Gözaltına alınan öğrencilere 'suç yaratmaya yönelik' suçlamalar
Rektörlük binasının önünde nöbet tutan öğrencilerin, Bulu’nun binadan çıkışını engelleyerek “Kişiyi hürriyetinden yoksun bırakma”, “iş ve çalışma hürriyetini ihlal” suçunu işledikleri öne sürüldü.
Cumhuriyet'ten Seyhan Avşar'ın haberine göre, Boğaziçi Üniversitesi’ne atanan AKP’li Rektör Prof. Dr. Melih Bulu’yu rektörlük binası önünde tuttukları nöbetle protesto ettikleri için gözaltına alınan 51 öğrenciye İstanbul Emniyet Müdürlüğü’nde “suç yaratmaya yönelik” suçlamalar yöneltildi.
Öğrencilerin rektörlük çevresinde nöbet tutmalarının, Bulu’nun rektörlük binasından çıkmasına engel olunduğu öne sürülerek öğrencilere, “Kişiyi hürriyetinden yoksun bırakma”, “İş ve çalışma hürriyetini ihlal”, Bulu’nun arabasının tekerleğinin patlatılmış olduğu iddiasıyla ise “Mala zarar verme”, “Toplantı ve Gösteri Yürüyüşleri Kanununa muhalefet” suçlamaları yöneltildi. Emniyetteki ifadeleri tamamlanan 51 öğrenci dün İstanbul Adliyesi’ne sevk edildi.

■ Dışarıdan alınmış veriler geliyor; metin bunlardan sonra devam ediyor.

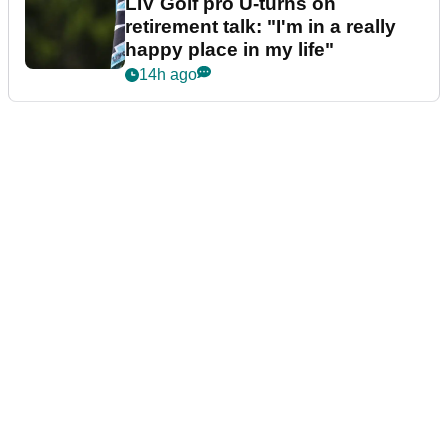
LIV Golf pro U-turns on
retirement talk: "I'm in a really
happy place in my life"
14h ago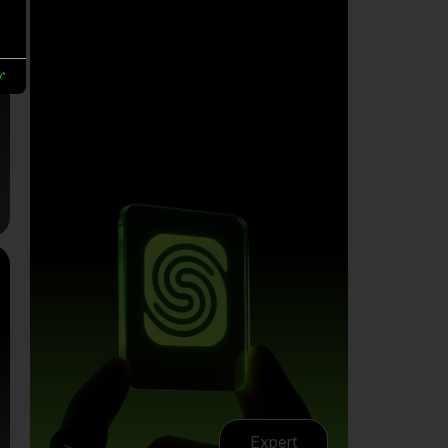
y*
Expert
>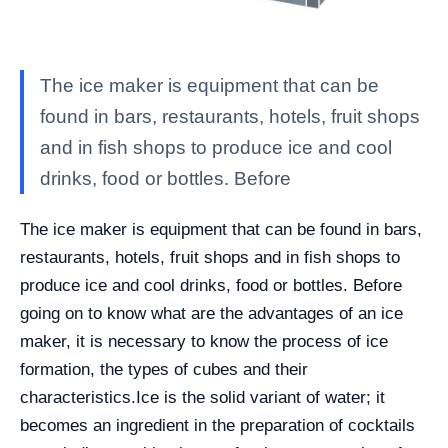
The ice maker is equipment that can be
found in bars, restaurants, hotels, fruit shops
and in fish shops to produce ice and cool
drinks, food or bottles. Before
The ice maker is equipment that can be found in bars,
restaurants, hotels, fruit shops and in fish shops to
produce ice and cool drinks, food or bottles. Before
going on to know what are the advantages of an ice
maker, it is necessary to know the process of ice
formation, the types of cubes and their
characteristics.
Ice is the solid variant of water; it
becomes an ingredient in the preparation of cocktails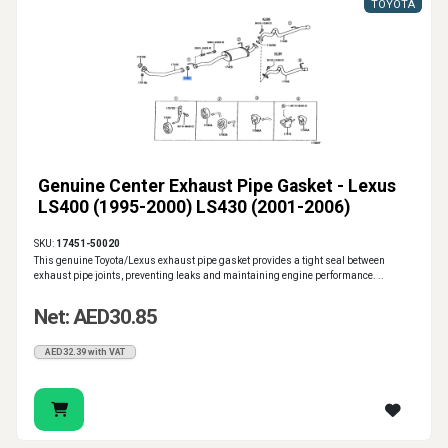
TOYOTA
Genuine Center Exhaust Pipe Gasket - Lexus
LS400 (1995-2000) LS430 (2001-2006)
SKU:
17451-50020
This genuine Toyota/Lexus exhaust pipe gasket provides a tight seal between
exhaust pipe joints, preventing leaks and maintaining engine performance. ..
Net: AED30.85
AED32.39 with VAT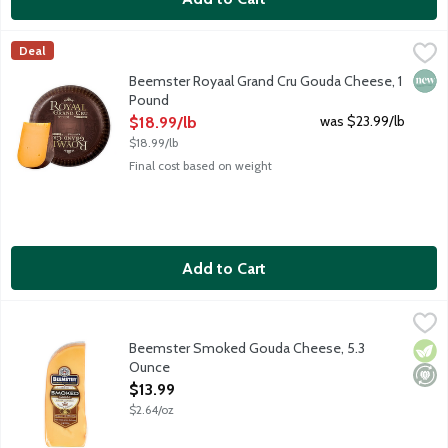
Beemster Royaal Grand Cru Gouda Cheese, 1 Pound
Beemster Cheese
,
$18.99/lb
Deal
The 2026 World Champion of Cheese and hand-crafted in the Nethe
New 
Beemster Royaal Grand Cru Gouda Cheese, 1
Pound
Open Product Description
was $23.99/lb
$18.99/lb
$18.99/lb
Final cost based on weight
Add to Cart
Beemster Smoked Gouda Cheese, 5.3 Ounce
Beemster Cheese
,
$13.99
Flavorful smoked gouda cheese with semi-soft texture. Excellen
Beemster Smoked Gouda Cheese, 5.3
Vege
Mini
Ounce
Open Product Description
$13.99
$2.64/oz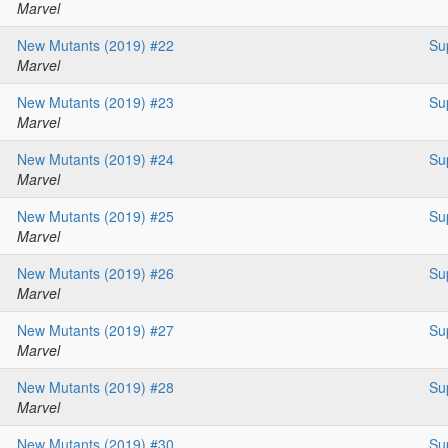
Marvel
New Mutants (2019) #22
Su
Marvel
New Mutants (2019) #23
Su
Marvel
New Mutants (2019) #24
Su
Marvel
New Mutants (2019) #25
Su
Marvel
New Mutants (2019) #26
Su
Marvel
New Mutants (2019) #27
Su
Marvel
New Mutants (2019) #28
Su
Marvel
New Mutants (2019) #30
Su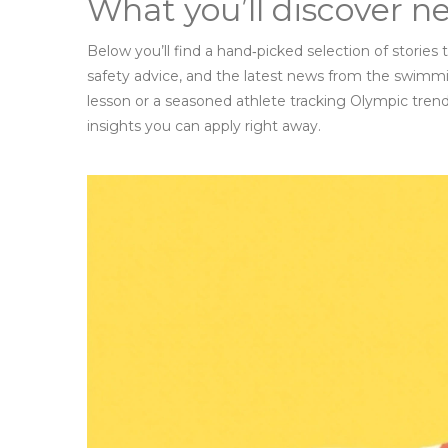
What you’ll discover n
Below you’ll find a hand‑picked selection of stories
safety advice, and the latest news from the swimmi
lesson or a seasoned athlete tracking Olympic trend
insights you can apply right away.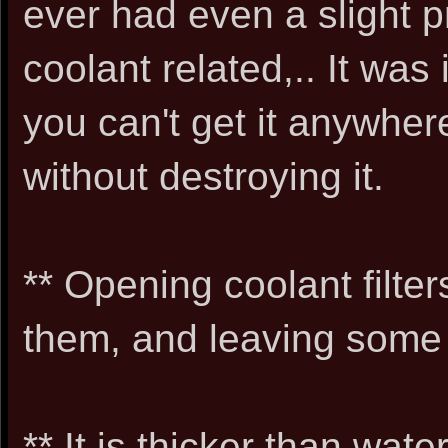
ever had even a slight p
coolant related,.. It wa
you can't get it anywher
without destroying it.
** Opening coolant filter
them, and leaving some 
** It is thicker than wat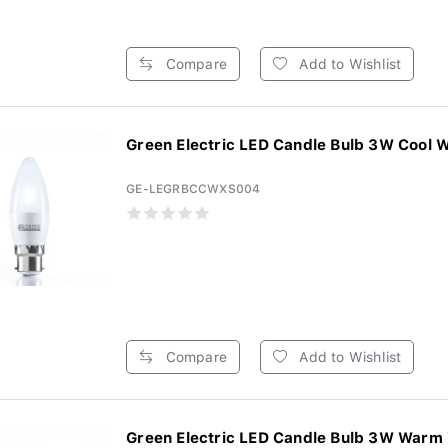
Compare
Add to Wishlist
Green Electric LED Candle Bulb 3W Cool W
GE-LEGRBCCWXS004
Compare
Add to Wishlist
Green Electric LED Candle Bulb 3W Warm 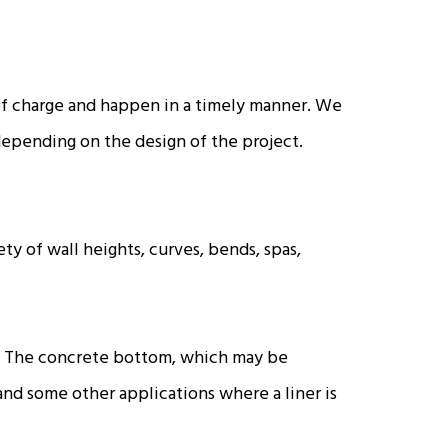
 of charge and happen in a timely manner. We
 depending on the design of the project.
ty of wall heights, curves, bends, spas,
ies. The concrete bottom, which may be
 and some other applications where a liner is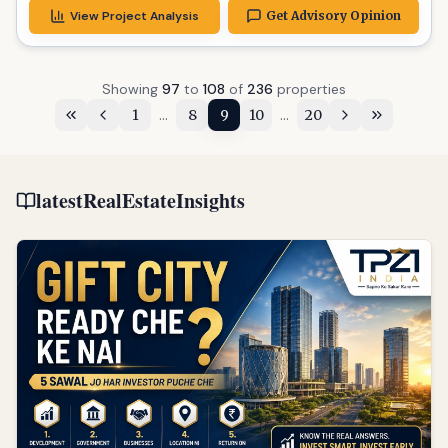
View Project Analysis
Get Advisory Opinion
Showing
97
to
108
of
236
properties
...
...
1
8
9
10
20
latestRealEstateInsights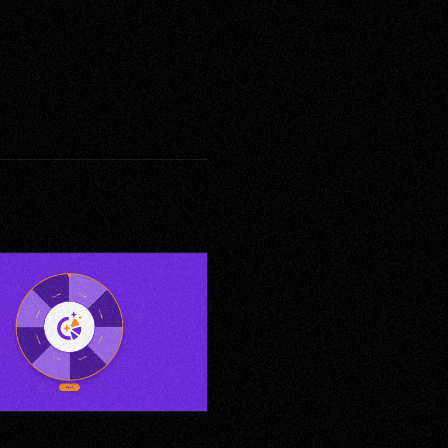
to-Win — Reward Reveal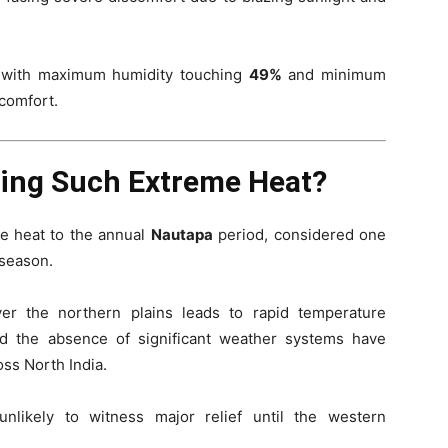
t, with maximum humidity touching
49%
and minimum
scomfort.
cing Such Extreme Heat?
re heat to the annual
Nautapa
period, considered one
 season.
ver the northern plains leads to rapid temperature
nd the absence of significant weather systems have
oss North India.
nlikely to witness major relief until the western
.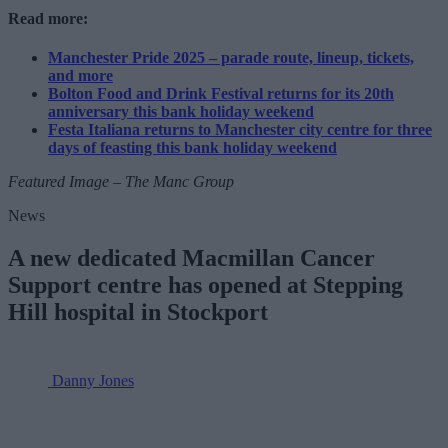
Read more:
Manchester Pride 2025 – parade route, lineup, tickets,
and more
Bolton Food and Drink Festival returns for its 20th
anniversary this bank holiday weekend
Festa Italiana returns to Manchester city centre for three
days of feasting this bank holiday weekend
Featured Image – The Manc Group
News
A new dedicated Macmillan Cancer
Support centre has opened at Stepping
Hill hospital in Stockport
Danny Jones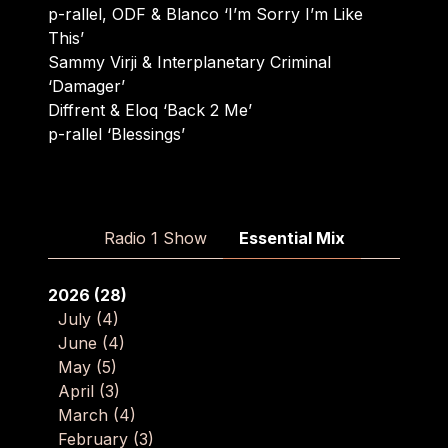
p-rallel, ODF & Blanco ‘I’m Sorry I’m Like
This’
Sammy Virji & Interplanetary Criminal
‘Damager’
Diffrent & Eloq ‘Back 2 Me’
p-rallel ‘Blessings’
Radio 1 Show
Essential Mix
2026
(28)
July
(4)
June
(4)
May
(5)
April
(3)
March
(4)
February
(3)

Polis sorgusunda öğrencilere, “Rektörlük binası önünde bekleme yaparak, rektörlüğün 3 kapısını abluka altına alarak, slogan ve alkışlar eşliğinde bekleme yaparak bina içerisinde bulunan çalışanların dışarı çıkmasına engel mi oldunuz?” ve “Rektörlük aracına zarar veren grup içerisinde bulunduğunuz tespit edilmiştir. Suçlama hakkında ifadeniz nedir?” şeklinde sorular yöneltildi.
ÖĞRENCİLER: ABLUKA YOK
Barışçıl ve demokratik haklarını kullandıklarını belirten öğrenciler suçlamalar karşısında şaşkınlık yaşadı. İfadelerinde benzer şeyler söyleyen öğrenciler, “Bu suçları işlemedik. Rektörlük binasını ablukaya almak gibi bir durum söz konusu değil. Çalışanların binadan çıkışını engellemedik. Rektörlük arabasına ise zarar vermedik. Gösteri ve yürüyüşlere katılmak ise yasal bir hak. Bu hakkımızı kullandık” dediler.
Rektör Melih Bulu’nun öğrencilerin rektörlük binasında yer alanların çıkışını engellediği yönündeki açıklamasını hatırlatan Boğaziçili öğrencilerin avukatlarından olan CHP Yüksek Disiplin Kurul üyesi avukat Doğuşcan Aydın Aygün, şunları söyledi:
“anayasanın 34. maddesinde herkesin, önceden izin almadan, silahsız ve saldırısız toplantı ve gösteri yürüyüşü düzenleme hakkı güvence altına alınmıştır. Barışçıl gösteri yapanlara müdahale hukuk devletine aykırıdır.
Anayasal haklarını kullanan öğrencilerin bu kanun yönünden de suçlamaya maruz bırakılması kabul edilemez. Bu süreçte öğrencilerin derhal serbest bırakılmasını talep ediyoruz. Partimizin hukuk komisyonunda görev alan avukatlar ve diğer gönüllü avukatlarla birlikte öğrencilere hukuki destek için görevimizin başındayız."
Öğrencilerden birine emniyette sorulan soru ise dikkat çekti. Polis, “Üyesi olduğunuz bir sivil toplum kuruluşu ya da örgüt var mı?” diye sordu. Öğrenci ise “Kanserli Çocuklara Umut Vakfı (KÇUV) dışında bir yere üyeliğim yoktur” diyerek yanıt verdi.